--- REQUIREMENT ---
Each line from the material with the word "kampus" in it must be copied.
INFORMATION PROVIDED below:
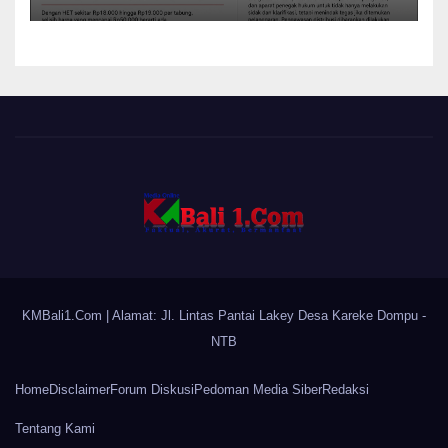
KMBali1.Com
| Alamat: Jl. Lintas Pantai Lakey Desa Kareke Dompu -
NTB
Home
Disclaimer
Forum Diskusi
Pedoman Media Siber
Redaksi
Tentang Kami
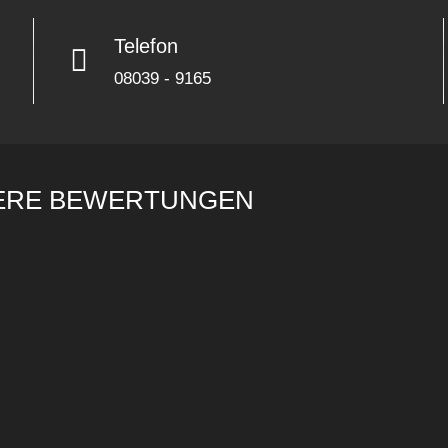
Telefon
08039 - 9165
ERE BEWERTUNGEN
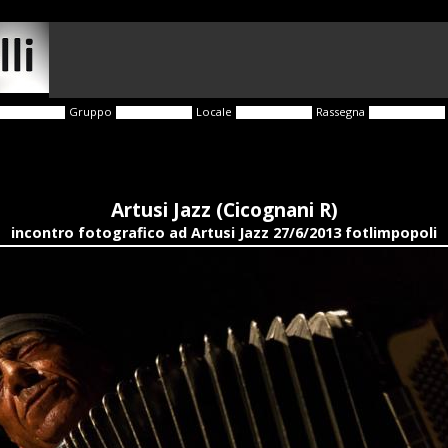
Gruppo
Locale
Rassegna
Artusi Jazz (Cicognani R)
incontro fotografico ad Artusi Jazz 27/6/2013 fotlimpopoli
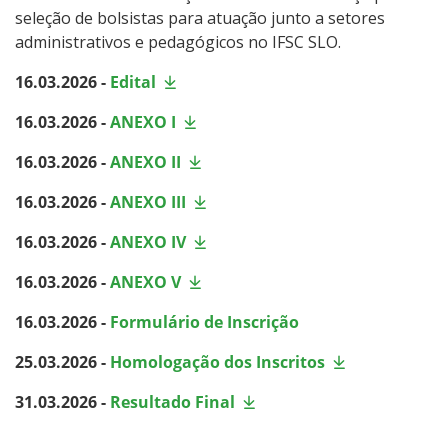
seleção de bolsistas para atuação junto a setores
administrativos e pedagógicos no IFSC SLO.
16.03.2026 -
Edital
16.03.2026 -
ANEXO I
16.03.2026 -
ANEXO II
16.03.2026 -
ANEXO III
16.03.2026 -
ANEXO IV
16.03.2026 -
ANEXO V
16.03.2026 -
Formulário de Inscrição
25.03.2026 -
Homologação dos Inscritos
31.03.2026 -
Resultado Final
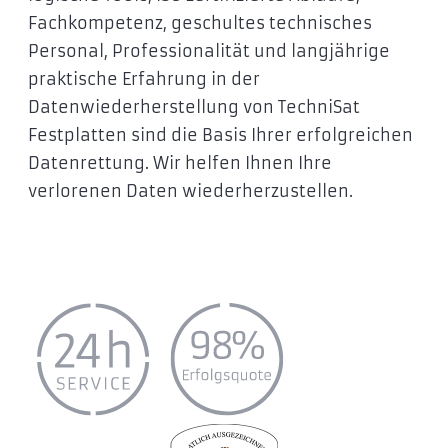
Fachkompetenz, geschultes technisches
Personal, Professionalität und langjährige
praktische Erfahrung in der
Datenwiederherstellung von TechniSat
Festplatten sind die Basis Ihrer erfolgreichen
Datenrettung. Wir helfen Ihnen Ihre
verlorenen Daten wiederherzustellen.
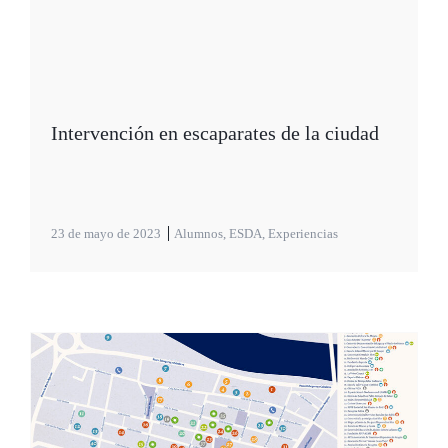
Intervención en escaparates de la ciudad
23 de mayo de 2023
Alumnos
,
ESDA
,
Experiencias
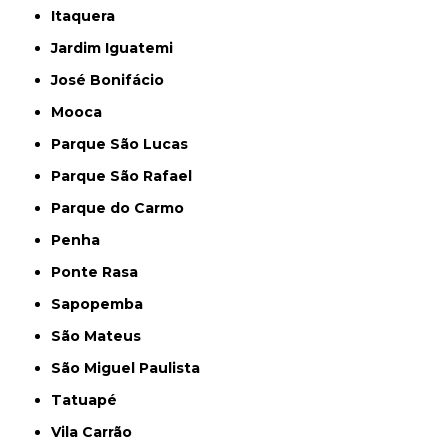
Itaquera
Jardim Iguatemi
José Bonifácio
Mooca
Parque São Lucas
Parque São Rafael
Parque do Carmo
Penha
Ponte Rasa
Sapopemba
São Mateus
São Miguel Paulista
Tatuapé
Vila Carrão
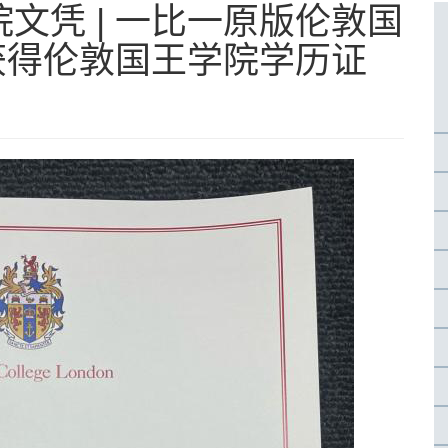
文凭 | 一比一原版伦敦国
何获得伦敦国王学院学历证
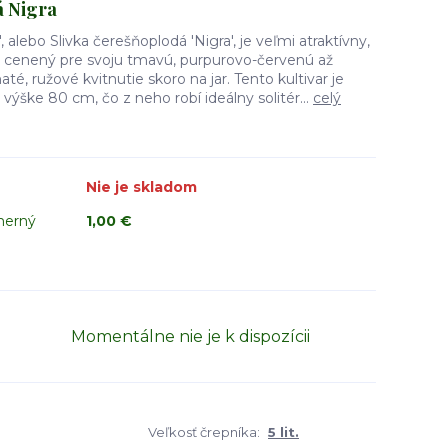
á Nigra
, alebo Slivka čerešňoplodá 'Nigra', je veľmi atraktívny,
e cenený pre svoju tmavú, purpurovo-červenú až
até, ružové kvitnutie skoro na jar. Tento kultivar je
ýške 80 cm, čo z neho robí ideálny solitér...
celý
Nie je skladom
merný
1,00 €
Momentálne nie je k dispozícii
Veľkosť črepníka:
5 lit.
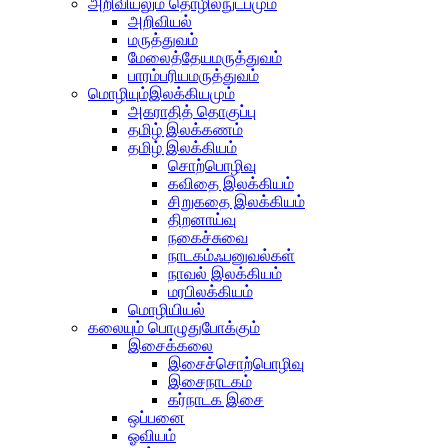
அறிவியலும் தொழில்நுட்பமும்
அறிவியல்
மருத்துவம்
மேலைத்தேயமருத்துவம்
பாரம்பரியமருத்துவம்
மொழியும்இலக்கியமும்
அகராதித் தொகுப்பு
தமிழ் இலக்கணம்
தமிழ் இலக்கியம்
சொற்பொழிவு
கவிதை இலக்கியம்
சிறுகதை இலக்கியம்
திறனாய்வு
நகைச்சுவை
நாடகம்ஃபனுவல்கள்
நாவல் இலக்கியம்
மரபிலக்கியம்
மொழியியல்
கலையும் பொழுதுபோக்கும்
இசைக்கலை
இசைச்சொற்பொழிவு
இசைநாடகம்
கர்நாடக இசை
ஒப்பனை
ஓவியம்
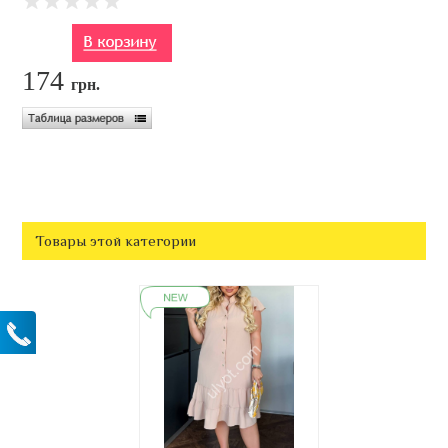
174
грн.
Товары этой категории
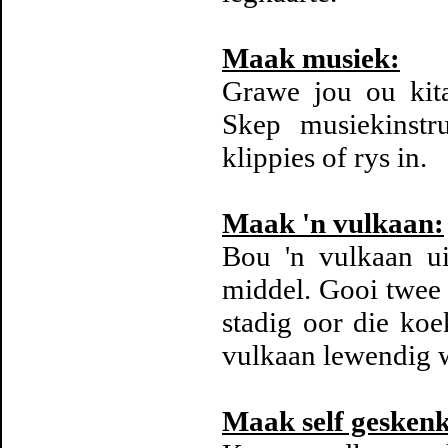
Maak musiek:
Grawe jou ou kita
Skep musiekinstr
klippies of rys in.
Maak 'n vulkaan:
Bou 'n vulkaan ui
middel. Gooi twee 
stadig oor die ko
vulkaan lewendig 
Maak self gesken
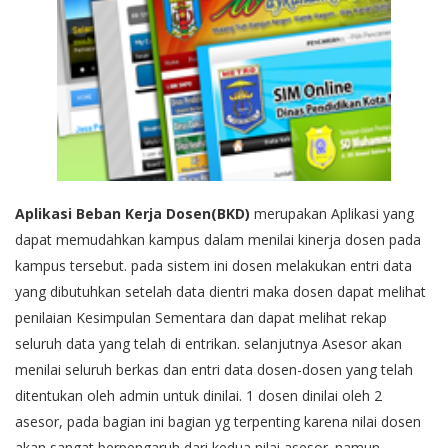
Aplikasi Beban Kerja Dosen(BKD)
merupakan Aplikasi yang
dapat memudahkan kampus dalam menilai kinerja dosen pada
kampus tersebut. pada sistem ini dosen melakukan entri data
yang dibutuhkan setelah data dientri maka dosen dapat melihat
penilaian Kesimpulan Sementara dan dapat melihat rekap
seluruh data yang telah di entrikan. selanjutnya Asesor akan
menilai seluruh berkas dan entri data dosen-dosen yang telah
ditentukan oleh admin untuk dinilai. 1 dosen dinilai oleh 2
asesor, pada bagian ini bagian yg terpenting karena nilai dosen
akan sangat berpengaruh dari kedua nilai asesor. namun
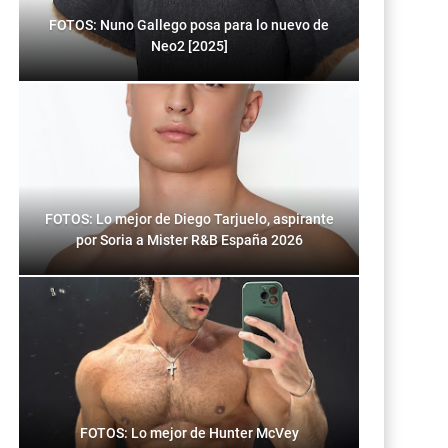
FOTOS: Nuno Gallego posa para lo nuevo de
Neo2 [2025]
FOTOS: Lo mejor de Diego Tarjuelo, aspirante
por Soria a Mister R&B España 2026
FOTOS: Lo mejor de Hunter McVey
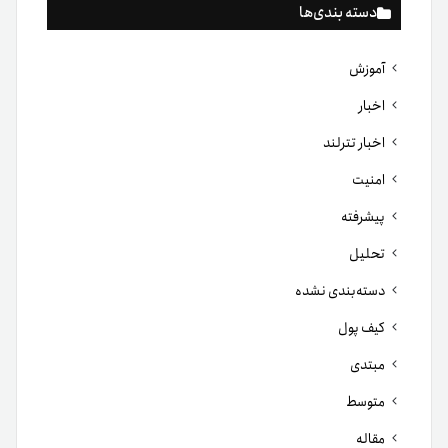
دسته بندی‌ها
آموزش
اخبار
اخبار تترلند
امنیت
پیشرفته
تحلیل
دسته‌بندی نشده
کیف پول
مبتدی
متوسط
مقاله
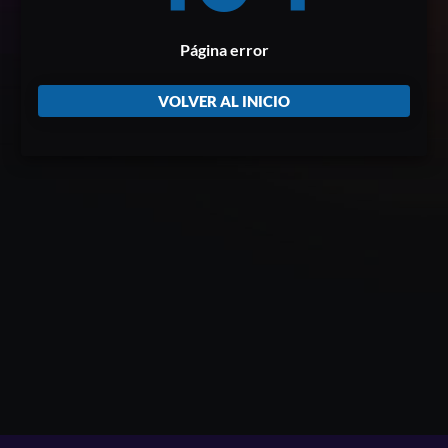
Página error
VOLVER AL INICIO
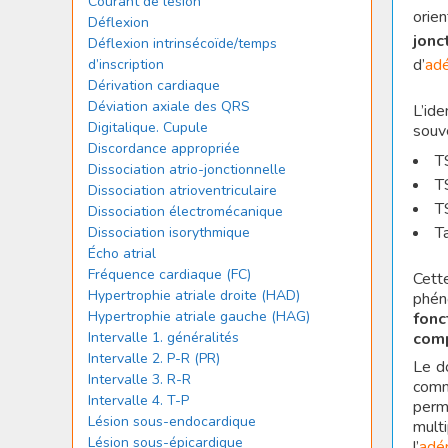
Courant de lésion
orie
Déflexion
jonc
Déflexion intrinsécoïde/temps
d’
ad
d’inscription
Dérivation cardiaque
Déviation axiale des QRS
L’ide
Digitalique. Cupule
souv
Discordance appropriée
T
Dissociation atrio-jonctionnelle
T
Dissociation atrioventriculaire
T
Dissociation électromécanique
T
Dissociation isorythmique
Écho atrial
Fréquence cardiaque (FC)
Cett
Hypertrophie atriale droite (HAD)
phén
Hypertrophie atriale gauche (HAG)
fonc
comp
Intervalle 1. généralités
Intervalle 2. P-R (PR)
Le d
Intervalle 3. R-R
comm
Intervalle 4. T-P
perm
Lésion sous-endocardique
mult
Lésion sous-épicardique
l’
adé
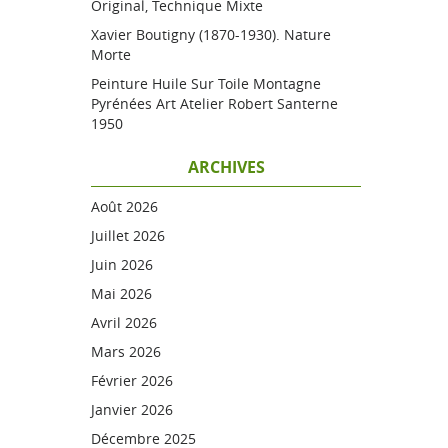
Original, Technique Mixte
Xavier Boutigny (1870-1930). Nature
Morte
Peinture Huile Sur Toile Montagne
Pyrénées Art Atelier Robert Santerne
1950
ARCHIVES
Août 2026
Juillet 2026
Juin 2026
Mai 2026
Avril 2026
Mars 2026
Février 2026
Janvier 2026
Décembre 2025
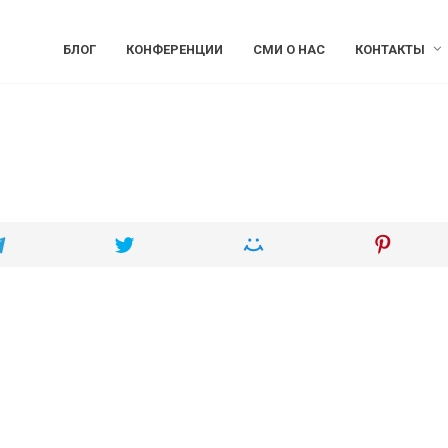
БЛОГ
КОНФЕРЕНЦИИ
СМИ О НАС
КОНТАКТЫ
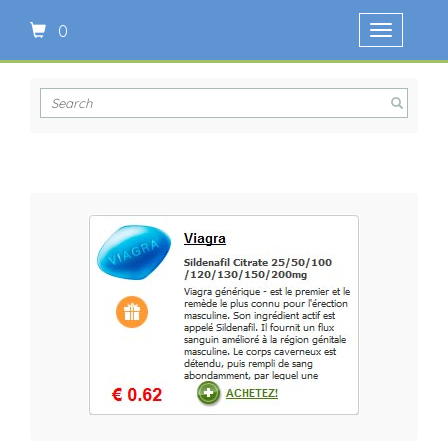
0
Ouvrir
le
menu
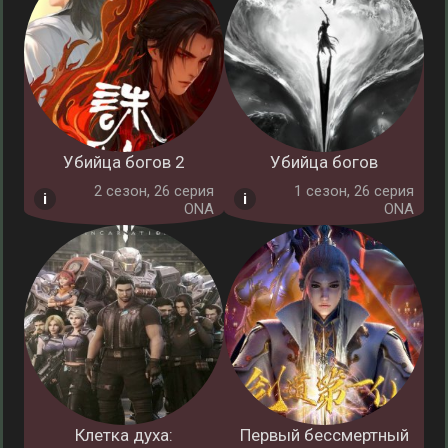
Убийца богов 2
Убийца богов
2 cезон, 26 серия
1 cезон, 26 серия
ONA
ONA
Клетка духа:
Первый бессмертный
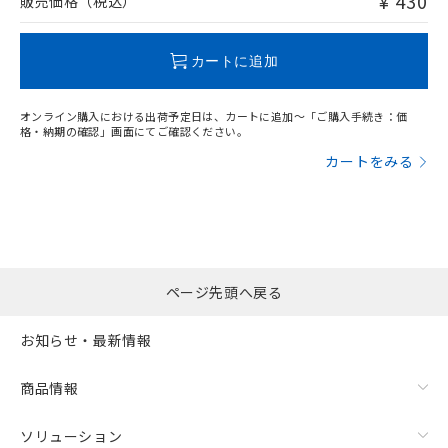
¥ 430
販売価格（税込）
この製品のRoHS/REACH対応状況ページへ
カートに追加
オンライン購入における出荷予定日は、カートに追加～「ご購入手続き：価
格・納期の確認」画面にてご確認ください。
カートをみる
ページ先頭へ戻る
お知らせ・最新情報
商品情報
ソリューション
End of INFORMATION PROVIDED.
--- TASK RESULT ---
dapat memudahkan kampus dalam menilai kinerja dosen pada
kampus tersebut. pada sistem ini dosen melakukan entri data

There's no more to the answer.